Which just leaves me wondering what the heck? Why bothering adding a new way of specifying the character encoding that allows only one possible value? Was there some intermediate form of the standard in which other encodings were permitted? Regardless, websites which use non-UTF-8 character encodings remain common on the internet, so practical browsers (including mine - the post displays correctly for me) will make some effort to implement them regardless of what the HTML standard says.

In any case, examination of the page in a hex editor shows that the "æ" is, in fact, encoded in its ISO-8859-1 representation. This makes it even weirder that it displays as "æ" for you, since that is what it would display if a UTF-8-encoded character in the page were misinterpreted by your browser as ISO-8859-1, which clearly cannot be the case (I checked the page, and nowhere in it does the UTF-8 encoding of "æ" appear).

My best guess, in light of this evidence, is that you have some sort of browser script that reads the page, modifies it, and inserts the modified text back into the page, but mangles the character encoding during the "insert the modified text back into the page" stage. Are you using any NationStates browser plugins? If so, try turning them off and seeing which one causes the problem.

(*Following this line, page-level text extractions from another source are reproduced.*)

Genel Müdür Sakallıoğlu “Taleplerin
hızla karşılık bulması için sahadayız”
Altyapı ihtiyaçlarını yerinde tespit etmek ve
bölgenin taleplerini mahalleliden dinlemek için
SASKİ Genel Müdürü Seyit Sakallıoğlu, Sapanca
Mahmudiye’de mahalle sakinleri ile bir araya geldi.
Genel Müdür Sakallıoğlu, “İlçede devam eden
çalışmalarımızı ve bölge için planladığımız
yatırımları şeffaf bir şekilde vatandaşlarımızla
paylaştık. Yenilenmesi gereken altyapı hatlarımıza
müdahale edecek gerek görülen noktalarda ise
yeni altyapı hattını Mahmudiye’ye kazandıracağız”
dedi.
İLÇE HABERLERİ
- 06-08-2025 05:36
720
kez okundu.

Or did I get the wrong link? If so, please link to the actual page that has the problem.

PostPosted: Fri Nov 25, 2022 5:32 pm
by Racoda
Trotterdam wrote:I assume you're refering to this post?

[...]

Or did I get the wrong link? If so, please link to the actual page that has the problem.

Haganham wrote:Previewing this https://www.nationstates.net/page=dispatch/id=1801077
in an rmb post causes a bug where "æ" displays as "æ"

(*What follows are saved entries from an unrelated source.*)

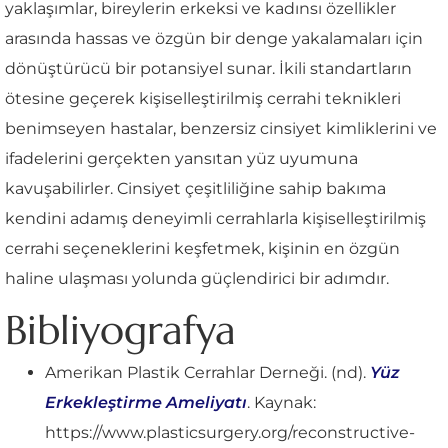
yaklaşımlar, bireylerin erkeksi ve kadınsı özellikler
arasında hassas ve özgün bir denge yakalamaları için
dönüştürücü bir potansiyel sunar. İkili standartların
ötesine geçerek kişiselleştirilmiş cerrahi teknikleri
benimseyen hastalar, benzersiz cinsiyet kimliklerini ve
ifadelerini gerçekten yansıtan yüz uyumuna
kavuşabilirler. Cinsiyet çeşitliliğine sahip bakıma
kendini adamış deneyimli cerrahlarla kişiselleştirilmiş
cerrahi seçeneklerini keşfetmek, kişinin en özgün
haline ulaşması yolunda güçlendirici bir adımdır.
Bibliyografya
Amerikan Plastik Cerrahlar Derneği. (nd).
Yüz
Erkekleştirme Ameliyatı
. Kaynak:
https://www.plasticsurgery.org/reconstructive-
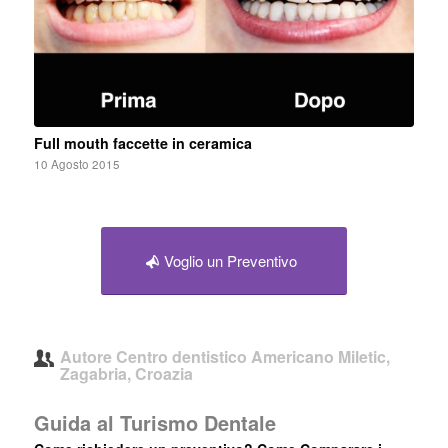
Full mouth faccette in ceramica
10 Agosto 2015
Voglio un Preventivo
Autore
Centro dentistico Americano Miletic,
Zagabria, Croazia
Guida al Turismo Dentale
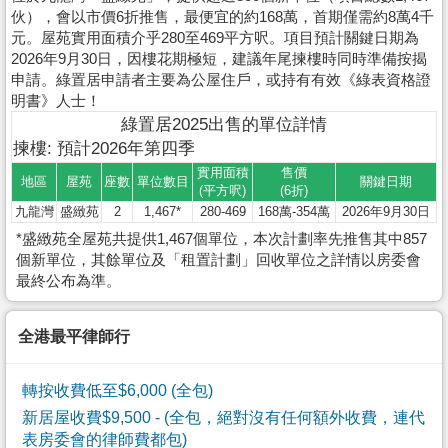
伙），會以市價6折推售，最便宜的約168萬，首期僅需約8萬4千
元。屋苑實用面積介乎280至469平方呎。項目預計關鍵日期為
2026年9月30日，因樓花期極短，建議年尾揀樓時同時準備按揭
申請。綠置居申請者主要為公屋住戶，或持有有效《綠表資格證
明書》人士！
綠置居2025出售的單位詳情
揀樓: 預計2026年第四季
實用面積
售價
地區
屋苑
座數
單位數目
關鍵日期
(平方呎)
(6折)
九龍灣
盛緻苑
2
1,467*
280-469
168萬-354萬
2026年9月30日
*盛緻苑全屋苑共提供1,467個單位，本次計劃率先推售其中857
個新單位，其餘單位及「租置計劃」回收單位之詳情以房委會
最終公布為準。
全港最平律師行
轉按收費低至$6,000 (全包)
新居屋收費$9,500
- (全包，絕對沒有任何額外收費，連代
表房委會的律師費都包)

I think the previewing part is relevant here. Indeed, the post itself looks fine, but when writing an RMB post with a link to the dispatch and clicking on preview, it bugs out.

PostPosted: Fri Nov 25, 2022 8:12 pm
by Phydios
Trotterdam wrote:My best guess, in light of this evidence, is that you have some sort of browser script that reads the page, modifies it, and inserts the modified text back into the page, but mangles the character encoding during the "insert the modified text back into the page" stage. Are you using any NationStates browser plugins? If so, try turning them off and seeing which one causes the problem.

I doubt this is a browser issue. I replicated it (as described by Racoda) on iPhone Safari just fine, and I certainly don't have any scripts or plugins running.

PostPosted: Sat Nov 26, 2022 1:32 am
by Trotterdam
Racoda wrote:I think the previewing part is relevant here. Indeed, the post itself looks fine, but when writing an RMB post with a link to the dispatch and clicking on preview, it bugs out.
Oh, right. Missed that part. Ignore me, then.

In that case, it's probably an issue with JavaScript/AJAX using a different encoding than the main site. But using JavaScript for such a thing is poor design anyway.

EDIT: Wait, does it happen only in the factbook preview, and not when previewing a post which has "æ" typed in it normally? In that case, it must be something serverside with the factbook code and RMB code not communicating properly.

PostPosted: Sat Nov 26, 2022 5:24 am
by Roavin
Bug has been entered into our backlog; thanks for the report!